The problem: Return the lines beginning at the one that contains "The height and width of the screenshot is (2351, 990)." and running to the end of the records, exactly and with nothing else. Omit pictures.

****

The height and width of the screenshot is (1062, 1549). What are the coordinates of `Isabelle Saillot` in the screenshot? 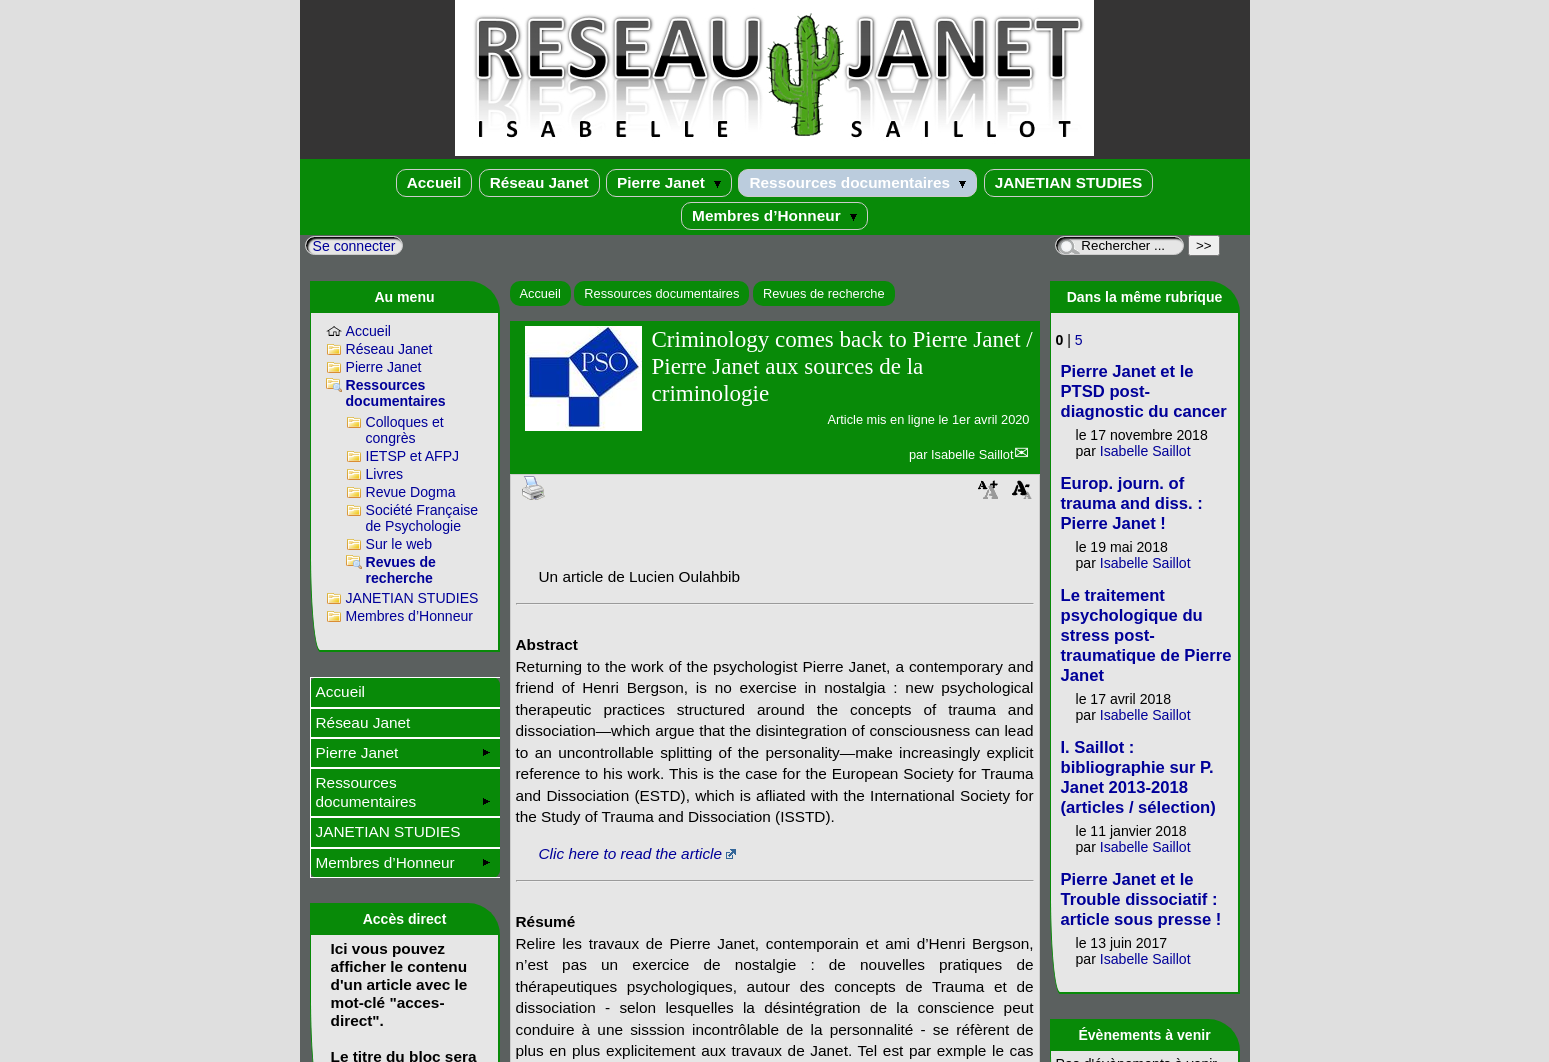 It's located at (972, 454).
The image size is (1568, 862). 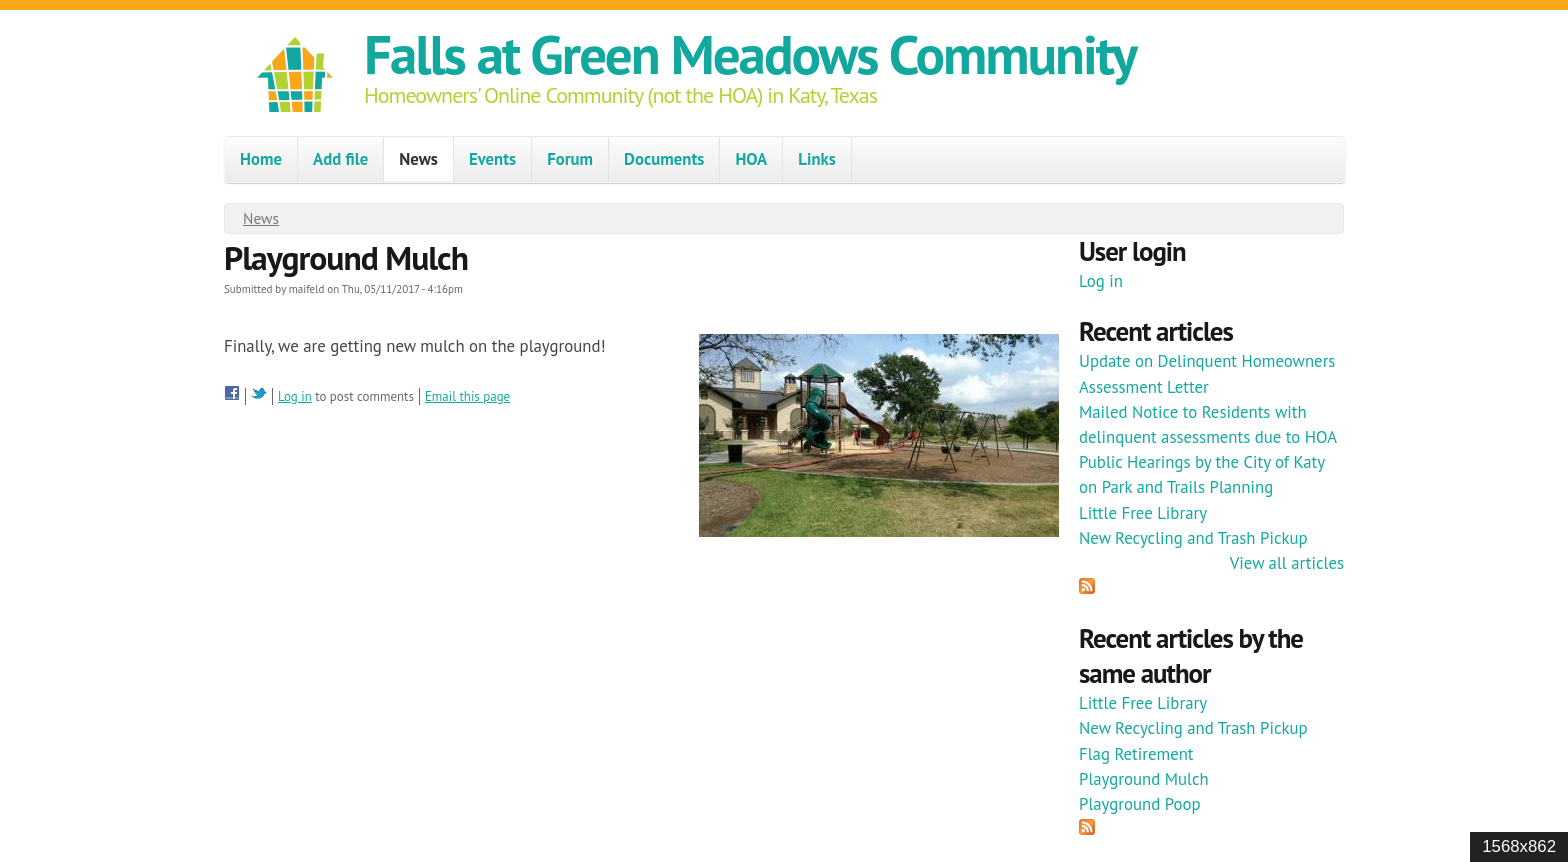 What do you see at coordinates (1193, 538) in the screenshot?
I see `New Recycling and Trash Pickup` at bounding box center [1193, 538].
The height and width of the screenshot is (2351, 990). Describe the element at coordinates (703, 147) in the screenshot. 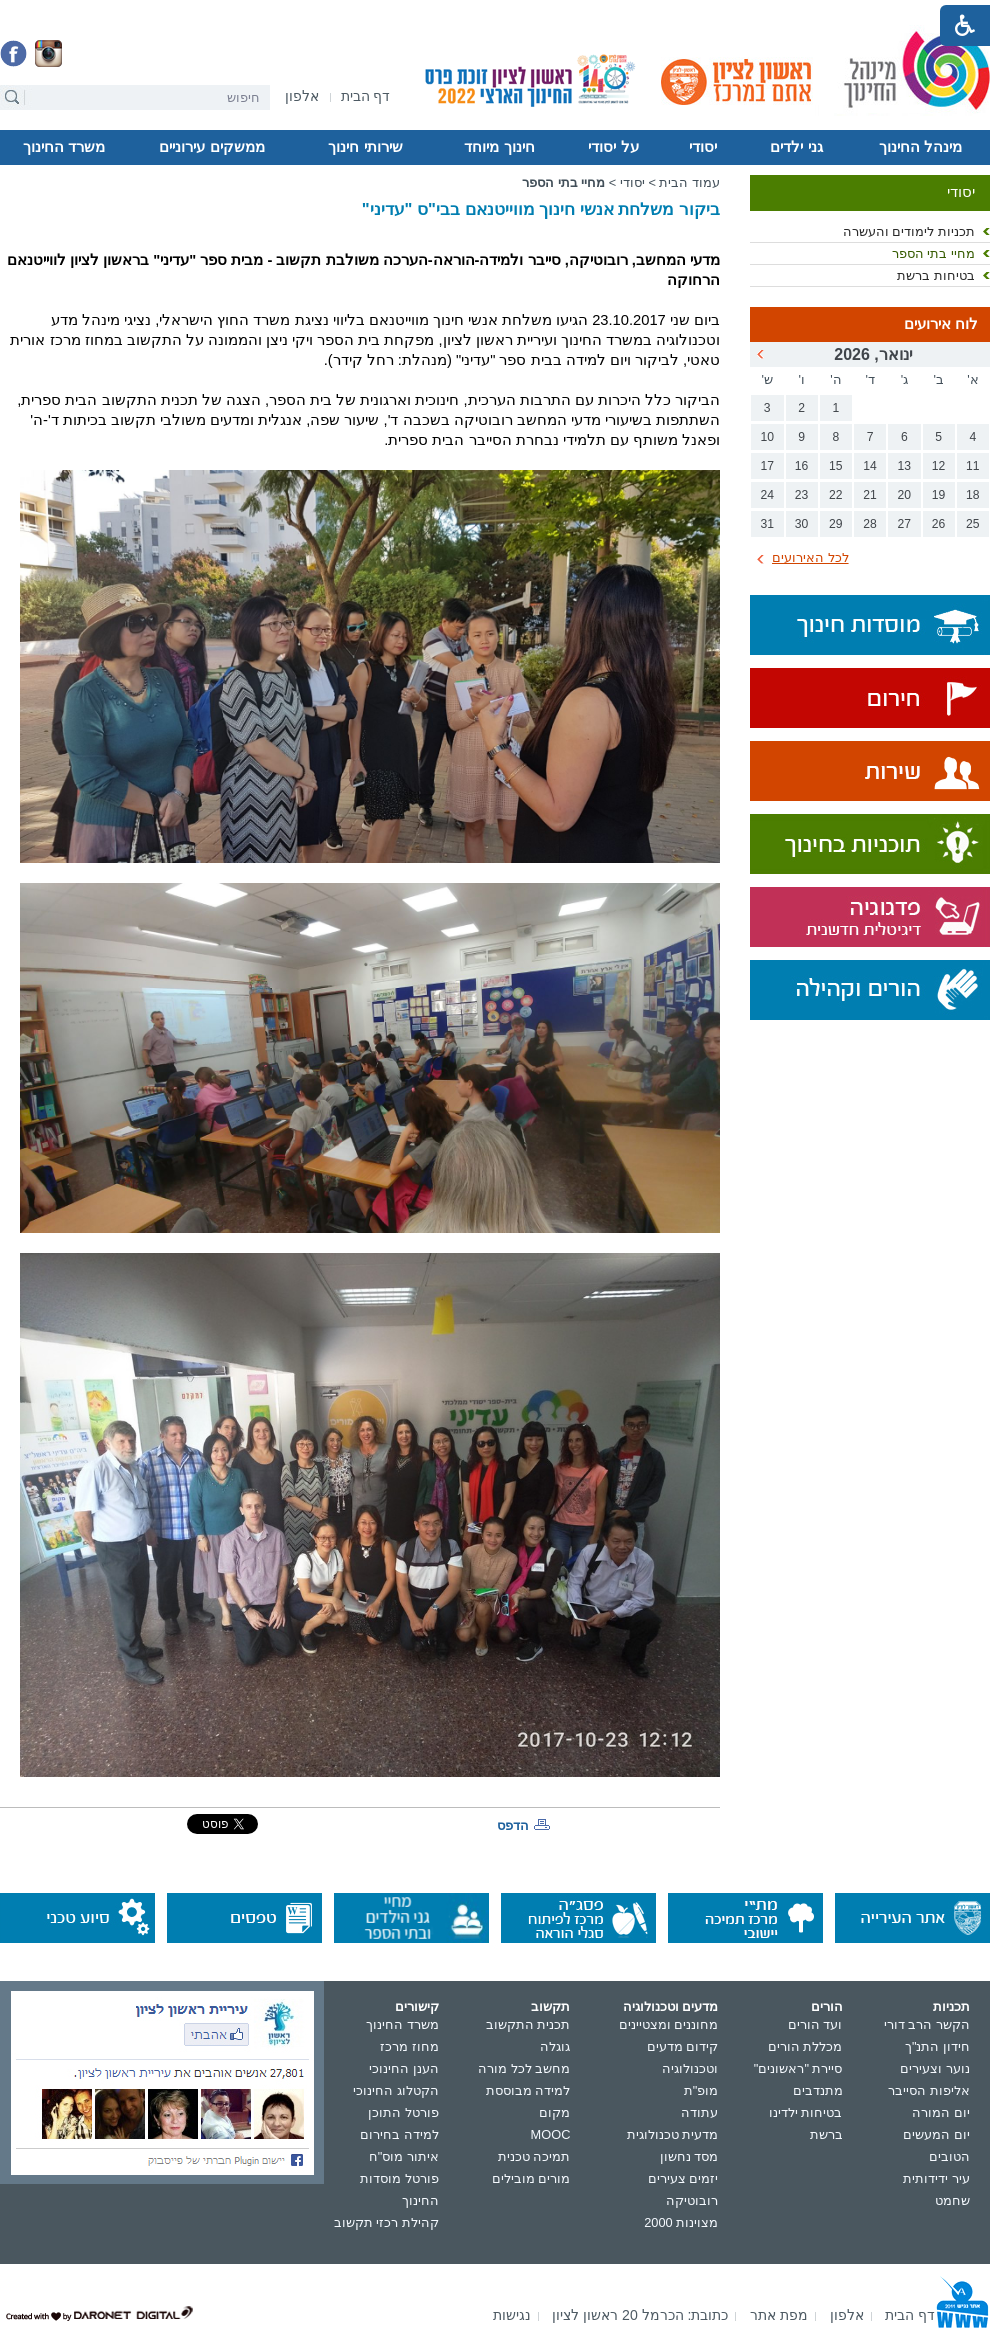

I see `יסודי` at that location.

****

Reply:
The height and width of the screenshot is (2351, 990). Describe the element at coordinates (703, 147) in the screenshot. 

I see `יסודי` at that location.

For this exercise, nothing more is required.